What to produce
From the data below, copy each line that includes the word "info".

Start of Records supplied

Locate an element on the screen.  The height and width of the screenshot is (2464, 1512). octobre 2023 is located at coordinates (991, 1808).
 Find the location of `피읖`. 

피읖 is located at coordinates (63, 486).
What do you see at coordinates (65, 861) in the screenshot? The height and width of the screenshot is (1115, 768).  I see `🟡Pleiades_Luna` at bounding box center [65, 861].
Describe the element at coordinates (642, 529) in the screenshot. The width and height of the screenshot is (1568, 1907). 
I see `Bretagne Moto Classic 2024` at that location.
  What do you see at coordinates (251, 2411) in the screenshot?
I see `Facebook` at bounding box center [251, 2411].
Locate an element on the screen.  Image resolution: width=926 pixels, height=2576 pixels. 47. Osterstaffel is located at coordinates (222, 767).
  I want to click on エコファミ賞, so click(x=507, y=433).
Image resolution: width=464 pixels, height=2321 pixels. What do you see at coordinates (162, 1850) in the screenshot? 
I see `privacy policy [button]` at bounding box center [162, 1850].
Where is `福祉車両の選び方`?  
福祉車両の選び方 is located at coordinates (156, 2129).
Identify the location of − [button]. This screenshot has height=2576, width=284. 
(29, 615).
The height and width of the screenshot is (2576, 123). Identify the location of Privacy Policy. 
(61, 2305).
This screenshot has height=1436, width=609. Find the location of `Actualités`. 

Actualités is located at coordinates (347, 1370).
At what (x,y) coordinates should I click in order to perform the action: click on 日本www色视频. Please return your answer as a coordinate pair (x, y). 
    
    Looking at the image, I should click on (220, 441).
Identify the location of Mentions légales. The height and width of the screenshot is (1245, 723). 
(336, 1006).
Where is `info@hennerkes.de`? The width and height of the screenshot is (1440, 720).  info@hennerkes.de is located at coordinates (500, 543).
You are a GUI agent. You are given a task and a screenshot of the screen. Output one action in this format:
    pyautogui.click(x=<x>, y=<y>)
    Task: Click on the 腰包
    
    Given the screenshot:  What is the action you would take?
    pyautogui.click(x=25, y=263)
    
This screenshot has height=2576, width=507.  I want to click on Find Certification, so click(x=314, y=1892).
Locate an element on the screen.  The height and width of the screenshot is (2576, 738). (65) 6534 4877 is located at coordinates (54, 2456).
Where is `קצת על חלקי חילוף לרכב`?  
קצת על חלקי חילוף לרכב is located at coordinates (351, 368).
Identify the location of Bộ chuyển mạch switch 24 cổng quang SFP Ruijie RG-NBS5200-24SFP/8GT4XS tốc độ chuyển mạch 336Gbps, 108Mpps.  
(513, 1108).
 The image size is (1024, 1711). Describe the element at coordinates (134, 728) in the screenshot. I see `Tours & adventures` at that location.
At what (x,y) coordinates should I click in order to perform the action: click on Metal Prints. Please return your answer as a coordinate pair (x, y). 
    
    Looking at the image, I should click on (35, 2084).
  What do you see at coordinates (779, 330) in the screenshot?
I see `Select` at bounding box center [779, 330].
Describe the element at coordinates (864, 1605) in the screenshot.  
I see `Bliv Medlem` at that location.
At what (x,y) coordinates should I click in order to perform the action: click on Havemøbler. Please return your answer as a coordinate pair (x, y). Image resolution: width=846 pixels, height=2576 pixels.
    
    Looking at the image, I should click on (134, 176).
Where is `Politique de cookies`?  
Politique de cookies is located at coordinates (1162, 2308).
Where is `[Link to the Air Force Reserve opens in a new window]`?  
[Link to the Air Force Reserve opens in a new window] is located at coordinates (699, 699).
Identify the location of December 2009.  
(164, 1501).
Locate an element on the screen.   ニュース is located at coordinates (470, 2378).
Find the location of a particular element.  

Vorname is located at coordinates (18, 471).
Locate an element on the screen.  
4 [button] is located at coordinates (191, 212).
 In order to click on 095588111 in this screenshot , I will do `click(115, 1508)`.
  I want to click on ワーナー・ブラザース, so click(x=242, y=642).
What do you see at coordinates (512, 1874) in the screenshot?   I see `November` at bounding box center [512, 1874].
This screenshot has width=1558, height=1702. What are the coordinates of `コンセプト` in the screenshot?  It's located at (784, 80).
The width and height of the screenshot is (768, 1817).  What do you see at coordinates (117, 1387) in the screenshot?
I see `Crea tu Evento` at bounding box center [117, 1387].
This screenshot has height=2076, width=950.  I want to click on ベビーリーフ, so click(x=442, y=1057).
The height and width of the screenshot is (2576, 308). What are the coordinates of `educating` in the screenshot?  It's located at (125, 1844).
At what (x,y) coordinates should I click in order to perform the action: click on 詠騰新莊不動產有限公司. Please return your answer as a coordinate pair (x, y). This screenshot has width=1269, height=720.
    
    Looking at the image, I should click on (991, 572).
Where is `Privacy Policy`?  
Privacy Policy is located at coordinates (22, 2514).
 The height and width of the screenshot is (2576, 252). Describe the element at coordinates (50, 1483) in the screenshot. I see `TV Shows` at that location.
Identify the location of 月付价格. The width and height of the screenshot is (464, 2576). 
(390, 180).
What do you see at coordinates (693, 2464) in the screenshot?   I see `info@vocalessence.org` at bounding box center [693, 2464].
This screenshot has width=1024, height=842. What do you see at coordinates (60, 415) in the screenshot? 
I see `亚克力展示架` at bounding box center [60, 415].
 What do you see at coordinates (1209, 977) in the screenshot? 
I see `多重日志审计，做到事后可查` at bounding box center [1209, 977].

End of Records supplied

The answer
Where is `info@hennerkes.de`? The width and height of the screenshot is (1440, 720).  info@hennerkes.de is located at coordinates (500, 543).
What do you see at coordinates (693, 2464) in the screenshot?   I see `info@vocalessence.org` at bounding box center [693, 2464].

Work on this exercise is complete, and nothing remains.